Supplied material section start

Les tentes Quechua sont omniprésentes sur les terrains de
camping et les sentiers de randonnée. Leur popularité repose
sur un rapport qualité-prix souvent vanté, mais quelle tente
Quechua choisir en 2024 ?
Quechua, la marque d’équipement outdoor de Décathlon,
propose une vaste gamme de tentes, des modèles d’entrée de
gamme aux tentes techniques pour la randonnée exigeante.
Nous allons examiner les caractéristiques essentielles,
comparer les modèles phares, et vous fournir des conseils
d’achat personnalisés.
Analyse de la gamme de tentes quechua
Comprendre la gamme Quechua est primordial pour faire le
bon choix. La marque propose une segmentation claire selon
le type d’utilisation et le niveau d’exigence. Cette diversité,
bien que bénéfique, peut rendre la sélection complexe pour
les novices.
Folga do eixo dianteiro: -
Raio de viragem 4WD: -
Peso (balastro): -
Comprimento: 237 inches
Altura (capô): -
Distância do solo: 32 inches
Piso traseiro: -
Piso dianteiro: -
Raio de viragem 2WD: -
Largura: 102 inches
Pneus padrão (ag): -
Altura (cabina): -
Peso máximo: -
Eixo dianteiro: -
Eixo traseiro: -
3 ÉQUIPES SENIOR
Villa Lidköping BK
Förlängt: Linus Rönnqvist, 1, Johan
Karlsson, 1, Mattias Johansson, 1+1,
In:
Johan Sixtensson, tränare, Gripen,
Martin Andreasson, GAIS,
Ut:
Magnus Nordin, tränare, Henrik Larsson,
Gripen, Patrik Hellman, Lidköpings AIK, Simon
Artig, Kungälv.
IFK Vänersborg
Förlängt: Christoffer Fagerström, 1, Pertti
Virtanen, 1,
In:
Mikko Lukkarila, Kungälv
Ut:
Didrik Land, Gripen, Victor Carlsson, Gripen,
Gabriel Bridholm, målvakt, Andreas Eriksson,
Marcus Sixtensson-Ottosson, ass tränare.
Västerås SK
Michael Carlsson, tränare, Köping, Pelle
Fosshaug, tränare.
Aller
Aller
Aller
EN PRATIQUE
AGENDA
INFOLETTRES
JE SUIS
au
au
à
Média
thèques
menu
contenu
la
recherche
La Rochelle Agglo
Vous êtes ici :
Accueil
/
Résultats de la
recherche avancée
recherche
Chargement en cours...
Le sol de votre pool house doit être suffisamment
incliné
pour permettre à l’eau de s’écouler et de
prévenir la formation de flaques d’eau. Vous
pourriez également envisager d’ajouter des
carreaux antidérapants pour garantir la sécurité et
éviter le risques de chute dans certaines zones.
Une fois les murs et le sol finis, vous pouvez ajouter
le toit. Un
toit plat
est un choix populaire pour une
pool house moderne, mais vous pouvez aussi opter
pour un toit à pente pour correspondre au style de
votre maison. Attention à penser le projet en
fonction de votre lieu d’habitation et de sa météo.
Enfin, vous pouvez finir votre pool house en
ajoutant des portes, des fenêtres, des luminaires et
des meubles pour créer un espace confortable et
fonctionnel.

Supplied material section end
Supplied material section start

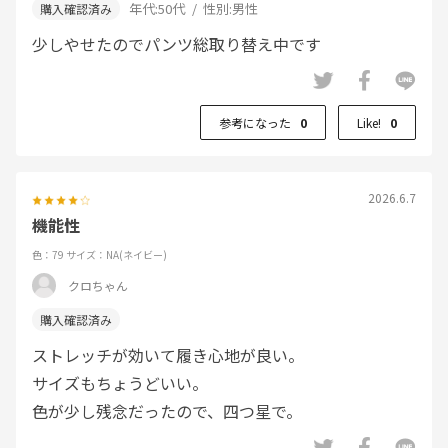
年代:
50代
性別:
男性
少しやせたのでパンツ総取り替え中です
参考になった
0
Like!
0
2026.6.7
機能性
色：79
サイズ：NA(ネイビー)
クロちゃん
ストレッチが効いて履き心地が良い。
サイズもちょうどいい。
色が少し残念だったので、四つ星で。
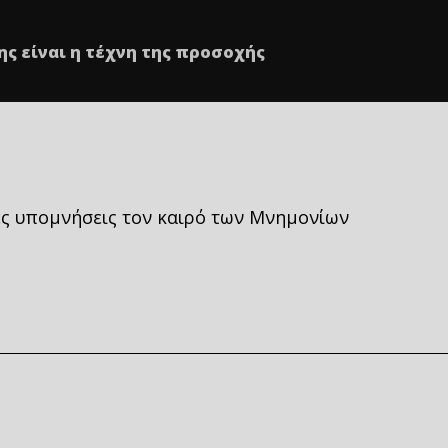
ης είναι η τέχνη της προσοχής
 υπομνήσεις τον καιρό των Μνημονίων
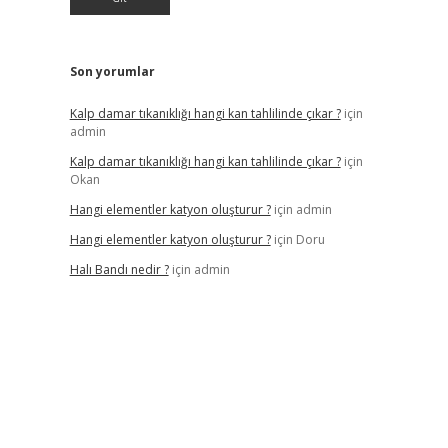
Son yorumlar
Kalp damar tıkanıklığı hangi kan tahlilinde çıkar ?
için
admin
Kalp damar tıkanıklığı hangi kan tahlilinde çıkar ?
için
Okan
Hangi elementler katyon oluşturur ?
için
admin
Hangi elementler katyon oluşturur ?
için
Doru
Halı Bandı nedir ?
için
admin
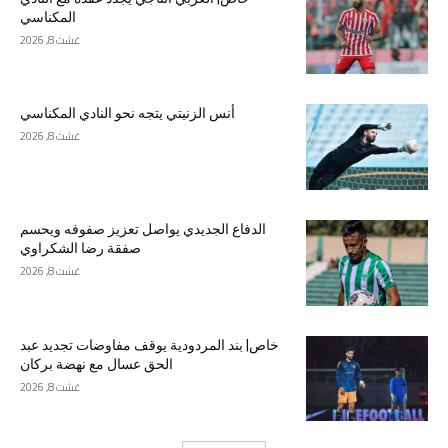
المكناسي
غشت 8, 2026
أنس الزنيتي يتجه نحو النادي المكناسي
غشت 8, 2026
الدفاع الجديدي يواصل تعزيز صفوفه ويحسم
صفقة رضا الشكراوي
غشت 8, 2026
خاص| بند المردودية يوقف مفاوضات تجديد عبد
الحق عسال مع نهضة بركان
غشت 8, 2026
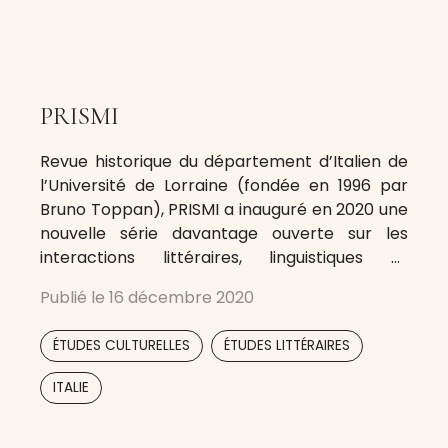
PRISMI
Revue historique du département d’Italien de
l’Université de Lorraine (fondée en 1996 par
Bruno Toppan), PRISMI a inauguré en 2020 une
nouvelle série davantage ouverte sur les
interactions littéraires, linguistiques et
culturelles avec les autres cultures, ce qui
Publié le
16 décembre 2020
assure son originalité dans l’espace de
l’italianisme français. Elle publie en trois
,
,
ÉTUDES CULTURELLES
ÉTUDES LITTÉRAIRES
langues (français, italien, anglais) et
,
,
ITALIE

Supplied material section end

__Your instructions__.
Every line in the records that holds the word "modèles" should be copied into the answer.

__Answer for this exercise__.
propose une vaste gamme de tentes, des modèles d’entrée de
comparer les modèles phares, et vous fournir des conseils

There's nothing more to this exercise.